BRUSSELS (Reuters) - The European Union and the United States should resolve their trade disputes after U.S. President-elect Joe Biden takes office in January in a “new transatlantic agenda”, the EU executive said on Wednesday, laying out its wish-list for better ties.
After four years of U.S. President Donald Trump’s “America First” agenda during which Washington imposed tariffs on Brussels on national security grounds, the EU is now looking for close cooperation with Biden on almost all issues.
The United States and the EU “must work closely together on solving bilateral trade irritants”, the European Commission said in a proposal to EU governments, noting that EU-U.S. commerce accounts for a third of world trade.
However, the 12-page document presented by EU foreign policy chief Josep Borrell made no mention of how to progress, other than appealing to “shared values of human dignity, individual rights and democratic principles.”
“We would prefer to have a friendly agreement among us and not to have to go to the World Trade Organization, which is the way you go when you don’t agree,” Borrell told a news conference.

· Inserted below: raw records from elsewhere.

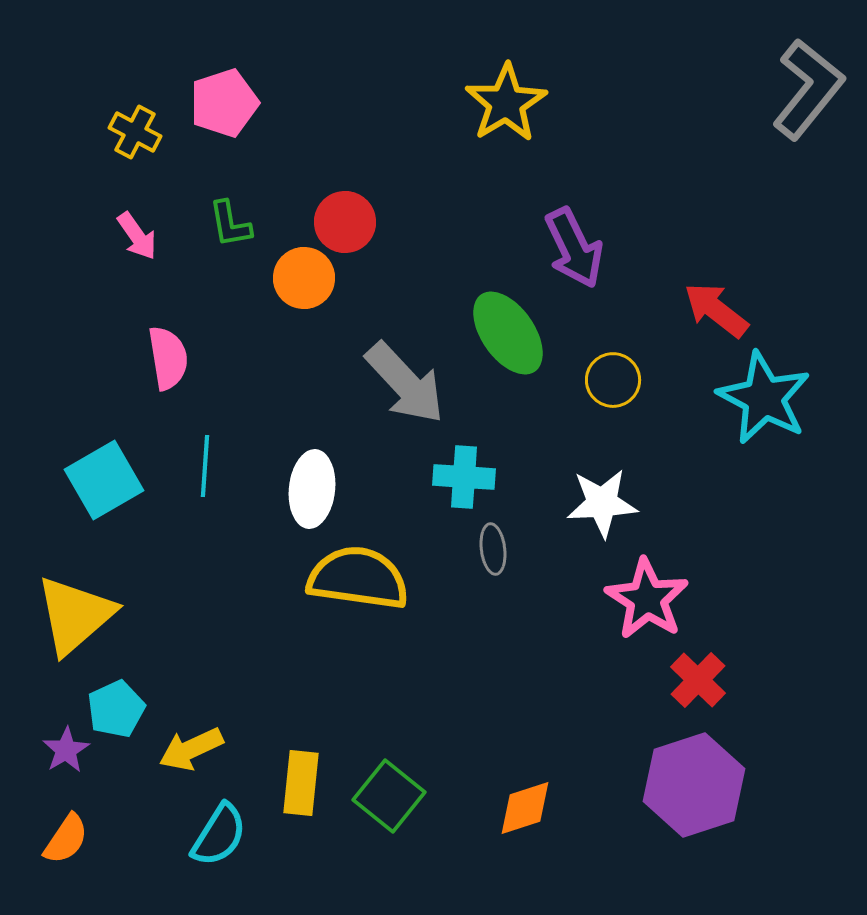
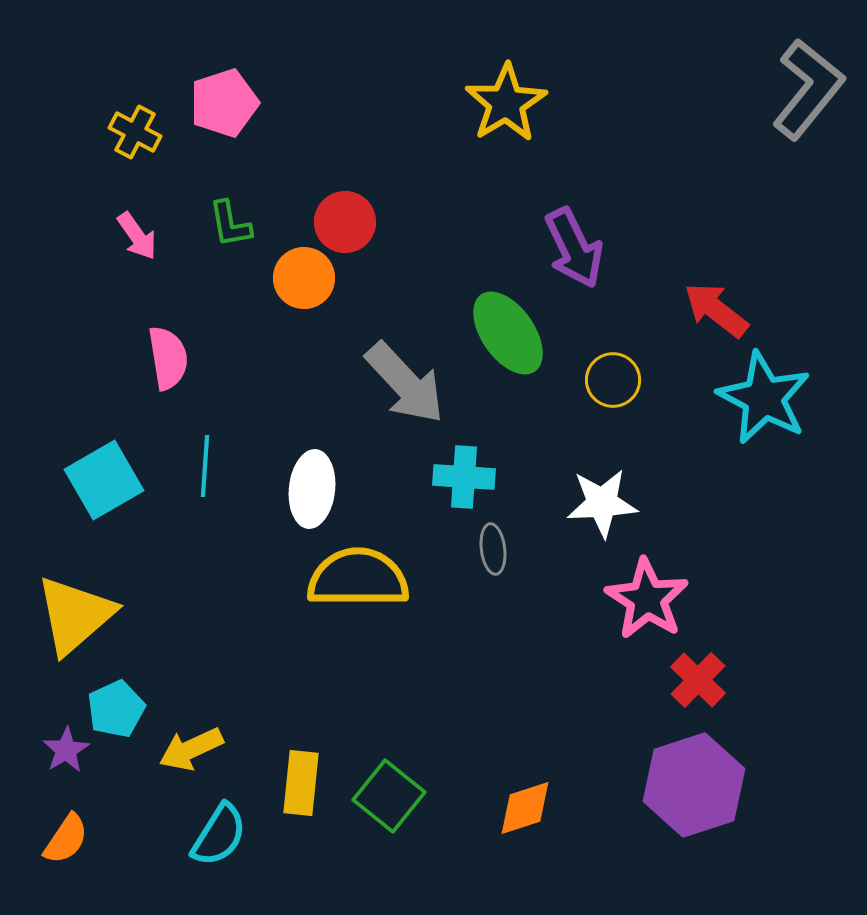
yellow semicircle: rotated 8 degrees counterclockwise
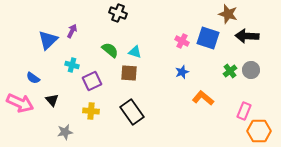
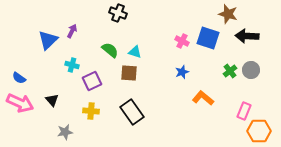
blue semicircle: moved 14 px left
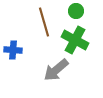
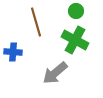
brown line: moved 8 px left
blue cross: moved 2 px down
gray arrow: moved 1 px left, 3 px down
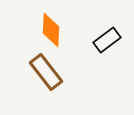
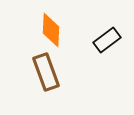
brown rectangle: rotated 18 degrees clockwise
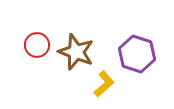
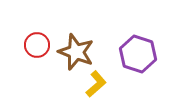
purple hexagon: moved 1 px right
yellow L-shape: moved 8 px left
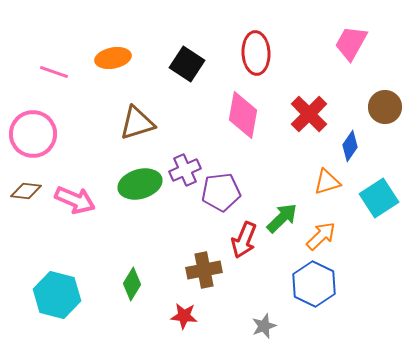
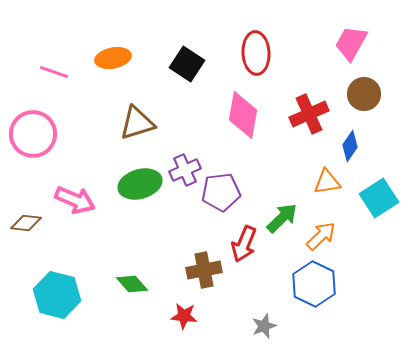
brown circle: moved 21 px left, 13 px up
red cross: rotated 21 degrees clockwise
orange triangle: rotated 8 degrees clockwise
brown diamond: moved 32 px down
red arrow: moved 4 px down
green diamond: rotated 72 degrees counterclockwise
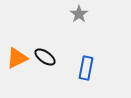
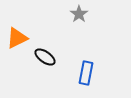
orange triangle: moved 20 px up
blue rectangle: moved 5 px down
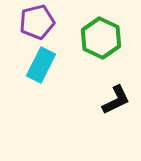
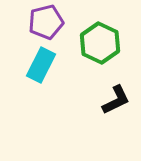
purple pentagon: moved 9 px right
green hexagon: moved 1 px left, 5 px down
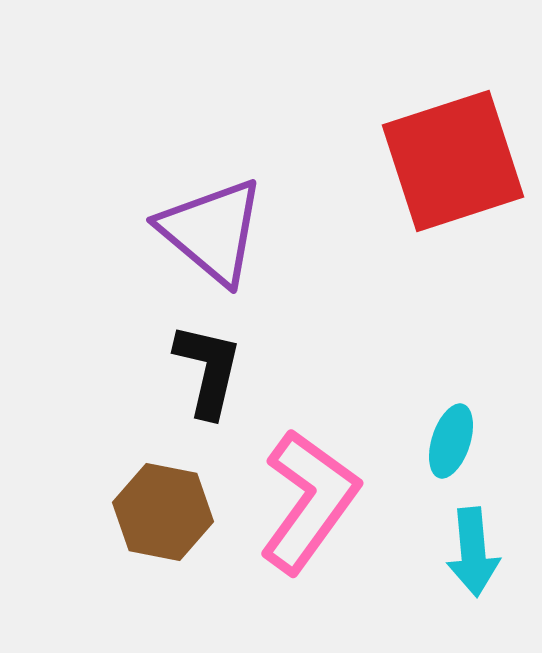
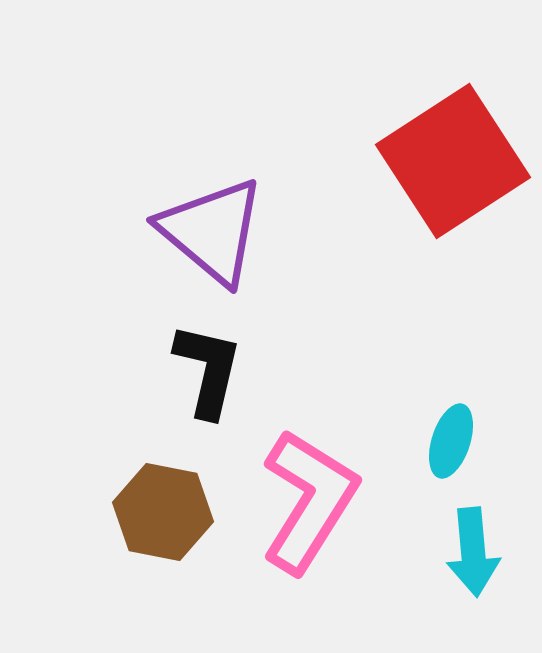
red square: rotated 15 degrees counterclockwise
pink L-shape: rotated 4 degrees counterclockwise
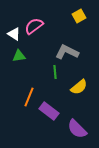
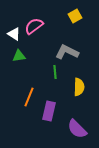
yellow square: moved 4 px left
yellow semicircle: rotated 48 degrees counterclockwise
purple rectangle: rotated 66 degrees clockwise
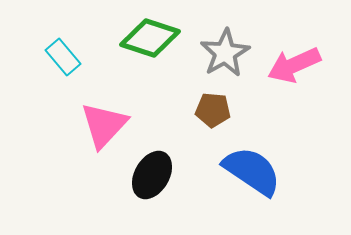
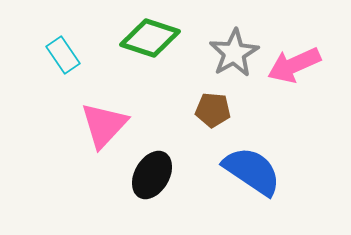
gray star: moved 9 px right
cyan rectangle: moved 2 px up; rotated 6 degrees clockwise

Biden’s team declined to comment on the EU initiative, saying it respected the principle that there is one president at a time. However, a spokesman noted that in calls with European leaders last month, Biden expressed a desire to revitalize the transatlantic relationship, including through the auspices of the EU and NATO.
The European Union is awaiting a ruling from the WTO on its challenge to U.S. tariffs on steel and aluminium. Borrell said the EU would prefer to talk and not to wait for WTO settlements.

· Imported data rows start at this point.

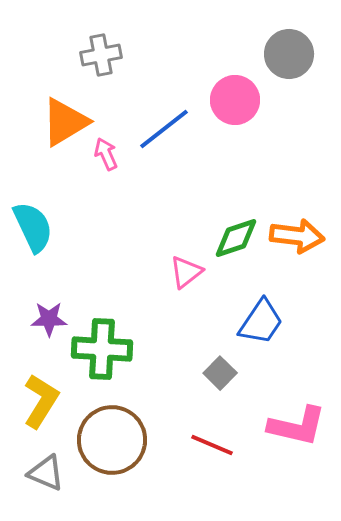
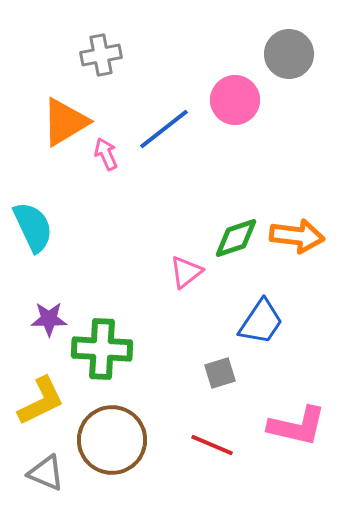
gray square: rotated 28 degrees clockwise
yellow L-shape: rotated 32 degrees clockwise
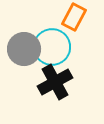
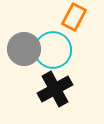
cyan circle: moved 1 px right, 3 px down
black cross: moved 7 px down
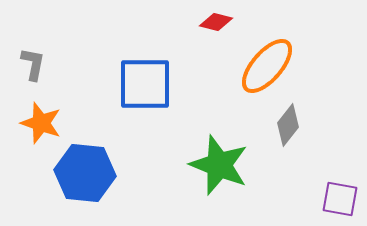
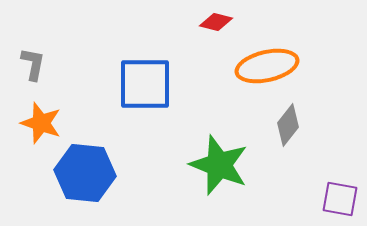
orange ellipse: rotated 36 degrees clockwise
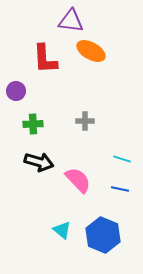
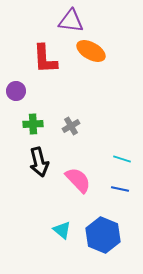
gray cross: moved 14 px left, 5 px down; rotated 30 degrees counterclockwise
black arrow: rotated 60 degrees clockwise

Like NATO, the EU hopes to hold a summit in 2021 with Biden. EU leaders will discuss their approach at a meeting on Dec. 10.
Both the EU and the United States have imposed tariffs in a dispute over aircraft subsidies. Washington has threatened further duties over EU plans to tax digital services companies.

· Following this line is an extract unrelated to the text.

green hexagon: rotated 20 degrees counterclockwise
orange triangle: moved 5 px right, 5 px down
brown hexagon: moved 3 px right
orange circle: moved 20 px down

The two sides also have differing views on the value of the WTO and its system of settling disputes, which Washington has paralysed by blocking the appointment of judges.
Commission President Ursula von der Leyen said in September that “major powers are either pulling out of institutions or taking them hostage for their own interests,” in thinly veiled criticism of the United States.
In its proposal, the EU said a first step would be for the EU and the United States to finalise the appointment of a new WTO director-general and “explore how to restore the essential dispute settlement function by reforming the Appellate Body.”
The Commission said the EU and the US should also open a “transatlantic dialogue” on the power of large technology companies, find fair ways to tax them and address “market distortions”.
Other areas of work would focus on fifth-generation mobile networks, artificial intelligence, data flows and cooperation on regulation and standards.